Transcribed page contents:
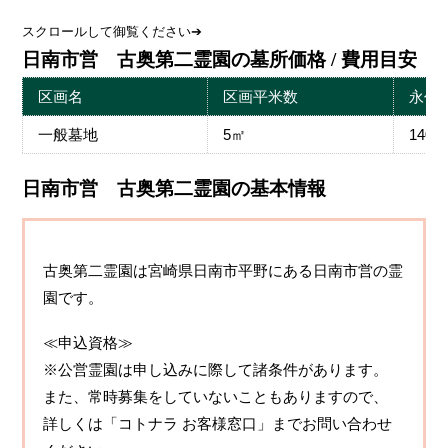
スクロールして御覧ください➔
日南市営 古奥第二霊園の墓所価格 / 費用目安
区画名
区画平米数
永代
一般墓地
5㎡
140,
日南市営 古奥第二霊園の基本情報
古奥第二霊園は宮崎県日南市平野にある日南市営の霊
園です。
≪申込資格≫
※公営霊園は申し込みに際して諸条件があります。
また、常時募集をしていないこともありますので、
詳しくは「コトナラ お客様窓口」までお問い合わせ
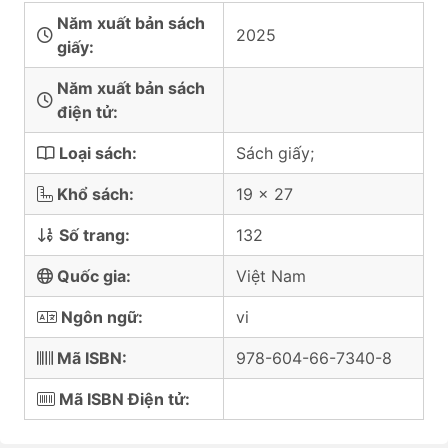
Năm xuất bản sách
2025
giấy:
Năm xuất bản sách
điện tử:
Loại sách:
Sách giấy;
Khổ sách:
19 x 27
Số trang:
132
Quốc gia:
Việt Nam
Ngôn ngữ:
vi
Mã ISBN:
978-604-66-7340-8
Mã ISBN Điện tử:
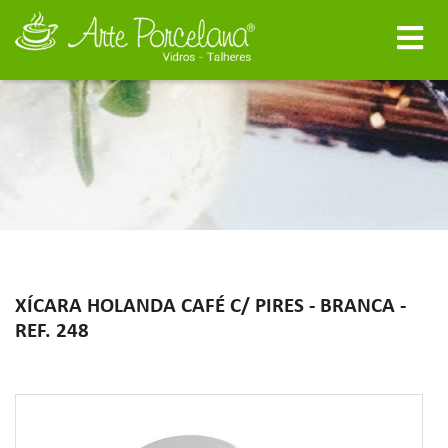
XÍCARA HOLANDA CAFÉ C/ PIRES - BRANCA -
REF. 248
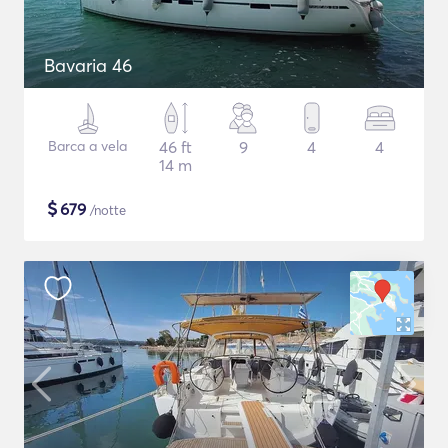
Bavaria 46
Barca a vela
46 ft
9
4
4
14 m
$
679
/notte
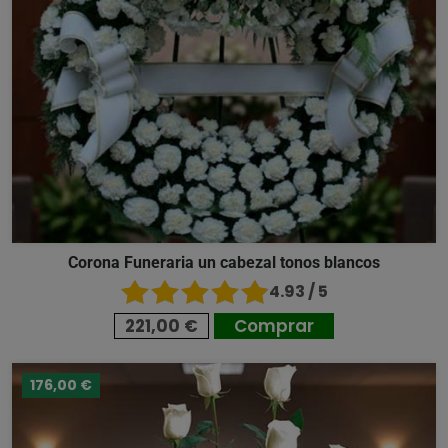
Corona Funeraria un cabezal tonos blancos
4.93 / 5
221,00 €
Comprar
176,00 €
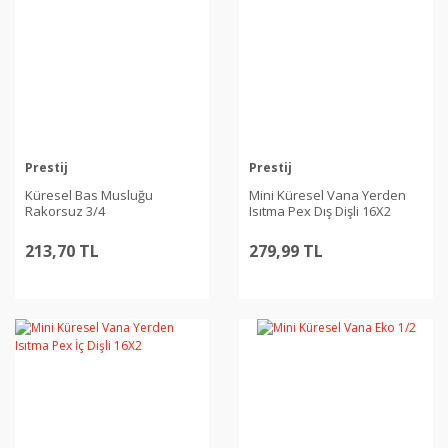
Prestij
Prestij
Küresel Bas Musluğu
Mini Küresel Vana Yerden
Rakorsuz 3/4
Isıtma Pex Dış Dişli 16X2
213,70 TL
279,99 TL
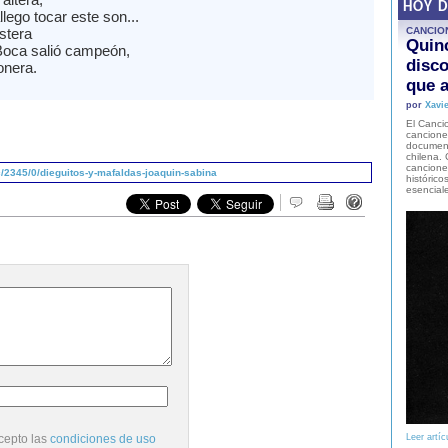
HOY 
llego tocar este son...
stera
CANCIO
Quinc
Boca salió campeón,
disco
onera.
que a
por
Xavie
El Cancio
cancione
document
chilena. 
canciones
/2345/0/dieguitos-y-mafaldas-joaquin-sabina
histórico
esencial
cepto las
condiciones de uso
Leer artíc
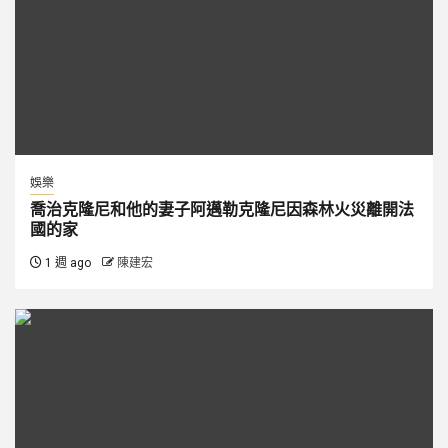
娛樂
喬治克隆尼和他的妻子阿邁勒克隆尼因森林火災離開法
國的家
1 週 ago
陳建宏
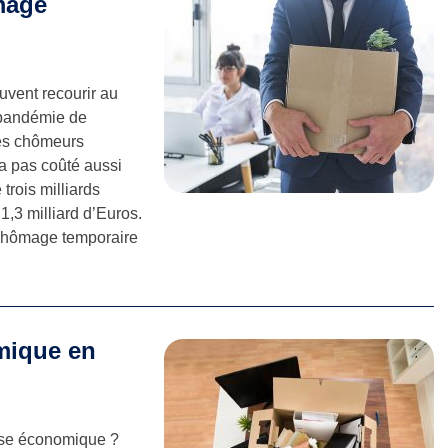
ômage
uvent recourir au
a pandémie de
des chômeurs
’a pas coûté aussi
 trois milliards
1,3 milliard d’Euros.
 chômage temporaire
omique en
ause économique ?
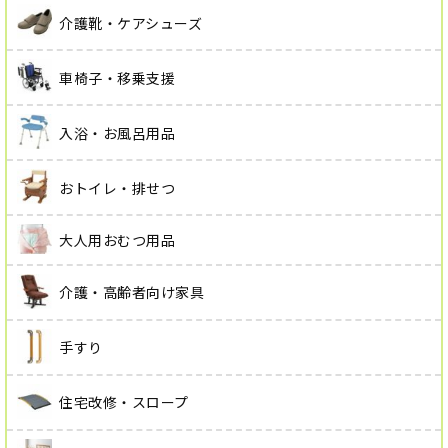
介護靴・ケアシューズ
車椅子・移乗支援
入浴・お風呂用品
おトイレ・排せつ
大人用おむつ用品
介護・高齢者向け家具
手すり
住宅改修・スロープ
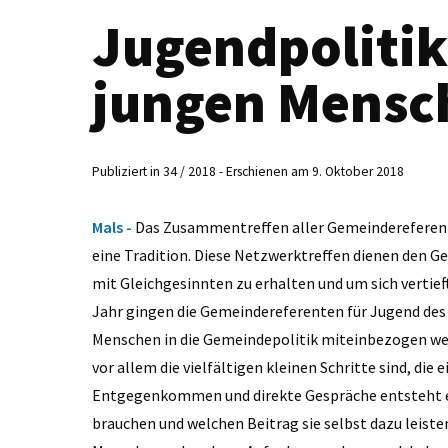
Jugendpolitik
jungen Mensc
Publiziert in 34 / 2018 - Erschienen am 9. Oktober 2018
Mals -
Das Zusammentreffen aller Gemeindereferente
eine Tradition. Diese Netzwerktreffen dienen den G
mit Gleichgesinnten zu erhalten und um sich vertie
Jahr gingen die Gemeindereferenten für Jugend des B
Menschen in die Gemeindepolitik miteinbezogen w
vor allem die vielfältigen kleinen Schritte sind, di
Entgegenkommen und direkte Gespräche entsteht ei
brauchen und welchen Beitrag sie selbst dazu leist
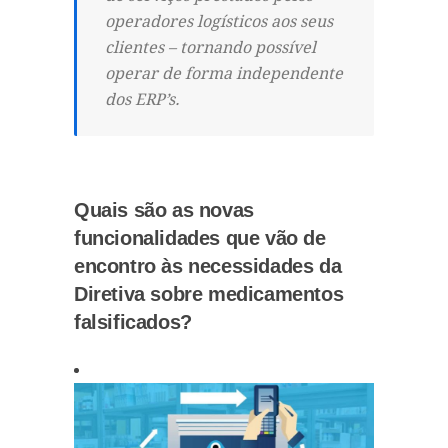
operadores logísticos aos seus
clientes – tornando possível
operar de forma independente
dos ERP’s.
Quais são as novas
funcionalidades que vão de
encontro às necessidades da
Diretiva sobre medicamentos
falsificados?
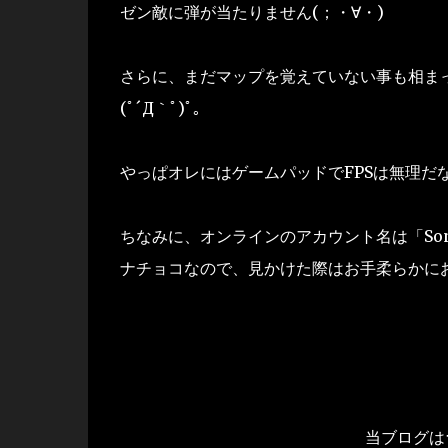
ゼン敵に弾が当たりません(；・∀・)
さらに、まだマップを覚えていない事も相ま
(ﾟ´Д｀ﾟ)ﾟ｡
やっぱオレにはゲームパッドでFPSは無理だ
ちなみに、オンラインのアカウント名は「Son
ナチョコなので、見かけた際はお手柔らかにお
当ブログは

Aim of the exercise → Begin at the top of the records above and retype each line exactly until the line containing "chômage temporaire", which is included. Skip all pictures.

Task response →
スクロールして御覧ください➔
日南市営 古奥第二霊園の墓所価格 / 費用目安
区画名
区画平米数
永代
一般墓地
5㎡
140,
日南市営 古奥第二霊園の基本情報
古奥第二霊園は宮崎県日南市平野にある日南市営の霊
園です。
≪申込資格≫
※公営霊園は申し込みに際して諸条件があります。
また、常時募集をしていないこともありますので、
詳しくは「コトナラ お客様窓口」までお問い合わせ
Năm xuất bản sách
2025
giấy:
Năm xuất bản sách
điện tử:
Loại sách:
Sách giấy;
Khổ sách:
19 x 27
Số trang:
132
Quốc gia:
Việt Nam
Ngôn ngữ:
vi
Mã ISBN:
978-604-66-7340-8
Mã ISBN Điện tử:
XÍCARA HOLANDA CAFÉ C/ PIRES - BRANCA -
REF. 248
Bavaria 46
Barca a vela
46 ft
9
4
4
14 m
$
679
/notte
Corona Funeraria un cabezal tonos blancos
4.93 / 5
221,00 €
Comprar
176,00 €
Prestij
Prestij
Küresel Bas Musluğu
Mini Küresel Vana Yerden
Rakorsuz 3/4
Isıtma Pex Dış Dişli 16X2
213,70 TL
279,99 TL
HOY 
llego tocar este son...
stera
CANCIO
Quinc
Boca salió campeón,
disco
onera.
que a
por
Xavie
El Cancio
cancione
document
chilena. 
canciones
/2345/0/dieguitos-y-mafaldas-joaquin-sabina
histórico
esencial
cepto las
condiciones de uso
Leer artíc
娛樂
喬治克隆尼和他的妻子阿邁勒克隆尼因森林火災離開法
國的家
1 週 ago
陳建宏
ômage
uvent recourir au
a pandémie de
des chômeurs
’a pas coûté aussi
 trois milliards
1,3 milliard d’Euros.
 chômage temporaire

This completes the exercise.